(Transcribed page contents)
------------
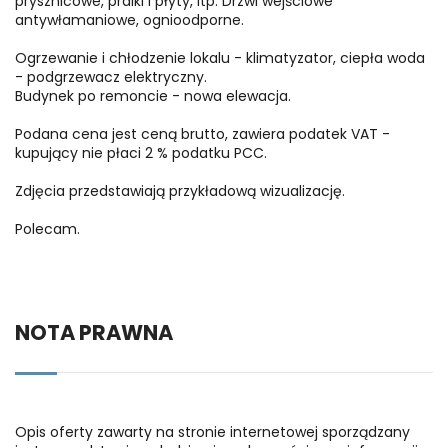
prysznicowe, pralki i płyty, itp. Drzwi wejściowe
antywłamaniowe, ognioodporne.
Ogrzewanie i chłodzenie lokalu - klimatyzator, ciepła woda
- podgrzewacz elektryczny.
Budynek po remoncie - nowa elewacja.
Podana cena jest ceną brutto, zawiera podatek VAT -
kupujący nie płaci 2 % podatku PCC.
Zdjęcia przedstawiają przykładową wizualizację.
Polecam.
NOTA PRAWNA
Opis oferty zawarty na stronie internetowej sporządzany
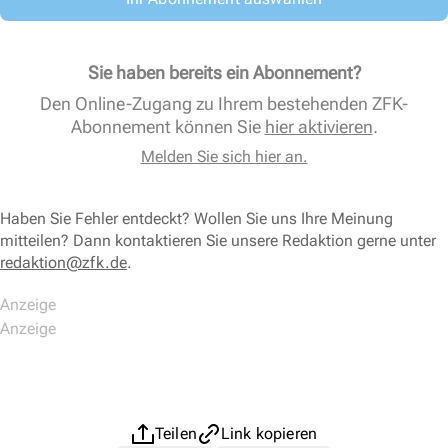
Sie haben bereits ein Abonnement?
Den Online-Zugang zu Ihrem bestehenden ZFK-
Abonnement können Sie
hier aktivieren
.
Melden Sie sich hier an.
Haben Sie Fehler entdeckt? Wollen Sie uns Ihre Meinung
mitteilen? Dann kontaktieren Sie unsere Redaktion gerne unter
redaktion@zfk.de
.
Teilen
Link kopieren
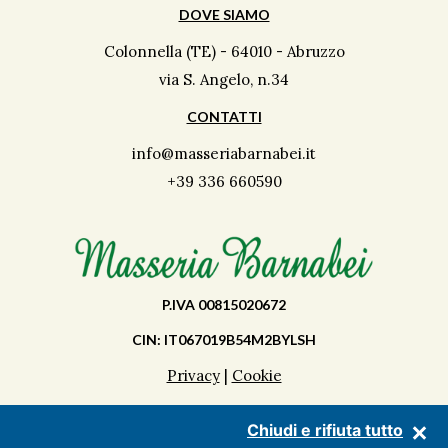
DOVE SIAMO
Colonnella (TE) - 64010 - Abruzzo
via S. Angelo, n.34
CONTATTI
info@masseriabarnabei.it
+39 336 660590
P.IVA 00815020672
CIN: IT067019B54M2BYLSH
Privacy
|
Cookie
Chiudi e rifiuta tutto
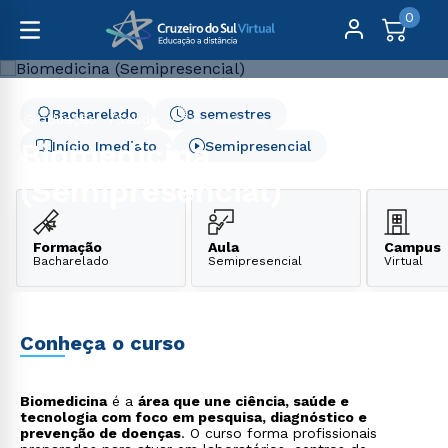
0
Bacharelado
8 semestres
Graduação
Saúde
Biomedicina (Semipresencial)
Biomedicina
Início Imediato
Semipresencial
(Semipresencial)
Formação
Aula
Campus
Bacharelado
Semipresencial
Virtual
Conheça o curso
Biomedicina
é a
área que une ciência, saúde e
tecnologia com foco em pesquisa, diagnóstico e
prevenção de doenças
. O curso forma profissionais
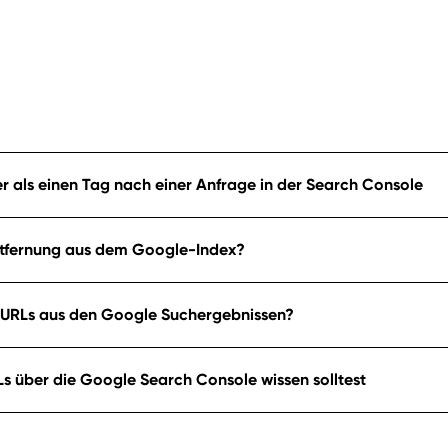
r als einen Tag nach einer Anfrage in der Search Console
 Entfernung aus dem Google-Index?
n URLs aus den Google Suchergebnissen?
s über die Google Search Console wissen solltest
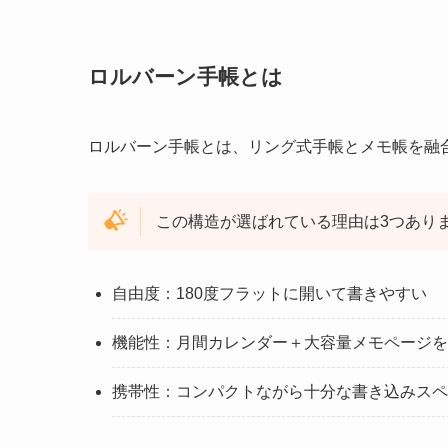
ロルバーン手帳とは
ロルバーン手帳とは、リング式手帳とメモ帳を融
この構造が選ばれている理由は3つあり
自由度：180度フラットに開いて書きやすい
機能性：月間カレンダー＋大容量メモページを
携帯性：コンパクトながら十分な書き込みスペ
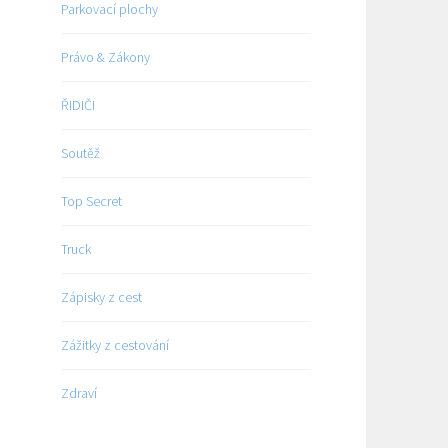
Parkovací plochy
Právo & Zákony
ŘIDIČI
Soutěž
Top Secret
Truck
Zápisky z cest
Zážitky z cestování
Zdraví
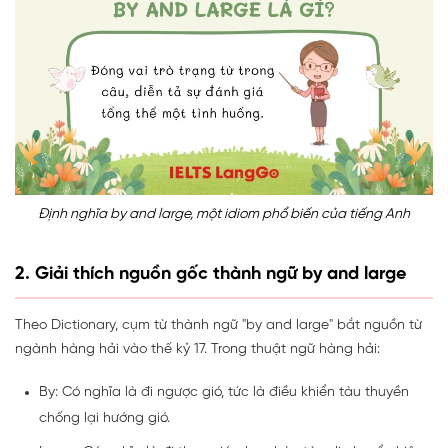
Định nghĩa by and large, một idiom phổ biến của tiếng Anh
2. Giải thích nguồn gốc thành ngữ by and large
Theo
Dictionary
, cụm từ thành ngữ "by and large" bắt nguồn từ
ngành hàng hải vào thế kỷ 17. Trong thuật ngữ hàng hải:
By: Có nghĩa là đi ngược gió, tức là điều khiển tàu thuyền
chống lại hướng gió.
------------
- _Your task_
The string "Console" may appear in the entries. Say how many lines contain it, as a bare number.

- _Exercise solution_
2